The following topics are referred to in this page.
The Quadratic Formula
The solutions to the quadratic equation
\textcolor{red}{a} x^2 + \textcolor{blue}{b}x + \textcolor{limegreen}{c} = 0
are given by the quadratic formula:
x=\dfrac{-\textcolor{blue}{b}\pm\sqrt{\textcolor{blue}{b}^2-4\textcolor{red}{a}\textcolor{limegreen}{c}}}{2\textcolor{red}{a}}
Note: There are two solutions for x: one using + and the other using -
The Discriminant
The discriminant of the quadratic formula (written as D or \Delta) is the part under the square root sign. i.e. the discriminant is
b^2-4ac
It can be positive, zero or negative – these tell us how many roots the quadratic equation has:
- If b^2 - 4ac > 0, then the quadratic has 2 real roots (that are distinct)
- If b^2 - 4ac = 0, then the quadratic has 1 real root (or ‘equal roots’)
- If b^2 - 4ac < 0, then the quadratic has no real roots
This can be seen visually:
Note: We say no ‘real’ roots since some quadratics can have ‘imaginary’ roots – however we will not see this in this course.
Example 1: Using the Quadratic Formula
Find the solutions to the quadratic equation 3x^2 - 8x + 2=0, giving your answers in surd form.
[2 marks]
a = 3, b = -8 and c = 2
Put these values into the quadratic formula:
\begin{aligned} x &= \dfrac{-(-8) \pm \sqrt{(-8)^2 - 4 \times 3 \times 2}}{2 \times 3} \\ &= \dfrac{8 \pm \sqrt{40}}{6} \\ &= \dfrac{4 \pm \sqrt{10}}{3} \end{aligned}
So, x = \textcolor{orange}{\dfrac{4 + \sqrt{10}}{3}} or \textcolor{orange}{x = \dfrac{4 - \sqrt{10}}{3}}
Example 2: Finding the Discriminant
How many real roots does the quadratic equation 2x^2 - 5x + 3=0 have?
[2 marks]
a = 2, b = -5 and c = 3
So, the discriminant is
b^2-4ac = (-5)^2 - 4 \times 2 \times 3 = 1
The discriminant is >0, so 2x^2 - 5x + 3=0 has two real roots.
Example 3: Using the Discriminant
f(x) = 2x^2 + 4x + k.
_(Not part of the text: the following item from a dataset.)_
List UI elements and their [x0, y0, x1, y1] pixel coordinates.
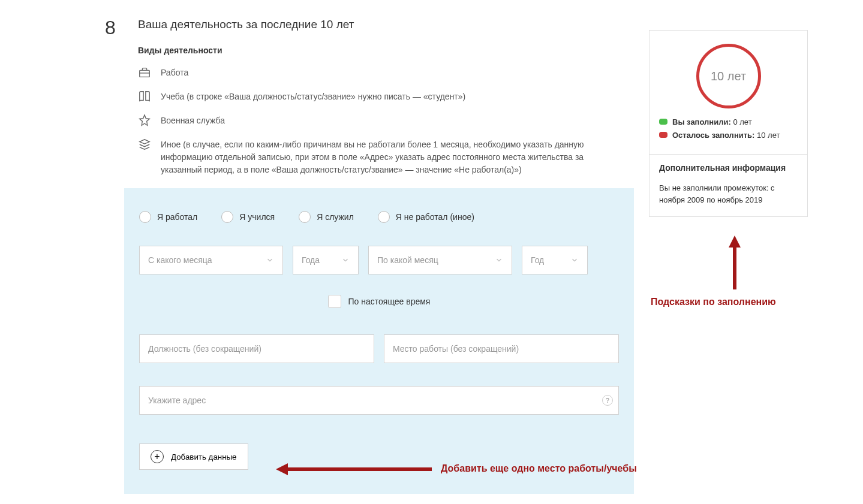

Find the values of k for which f(x)=0 has no real roots.
[3 marks]
a = 2, b = 4 and c = k
The discriminant is
b^2 - 4ac = 4^2 - 4 \times 2 \times k = 16 - 8k
The quadratic equation has no real roots, therefore b^2 - 4ac < 0
So,
\begin{aligned} 16 - 8k &< 0 \\ 16 &< 8k \\ \textcolor{orange}{k} &\textcolor{orange}{> 2} \end{aligned}
Example 4: Using the Discriminant
kx^2 + 2kx + 3 = 0 has two distinct real roots.
Find the set of values for which k satisfies this.
[5 marks]
a = k, b = 2k and c = 3
The discriminant is
b^2 - 4ac = (2k)^2 - (4 \times k \times 3) = 4k^2 - 12k
Since the quadratic equation has two distinct real roots, the discriminant must be >0
4k^2 - 12k > 0
The quadratic can be factorised:
4k^2 - 12k = 4k(k-3)
This is 0 when k=0 or when k=3
Hence, 4k(k-3)>0 when \textcolor{orange}{k<0} or when \textcolor{orange}{k>3}
Note: You can draw a graph of y = 4k(k-3) to help – you would see a u-shaped graph that crosses the k-axis at 0 and 3 (see inequalities).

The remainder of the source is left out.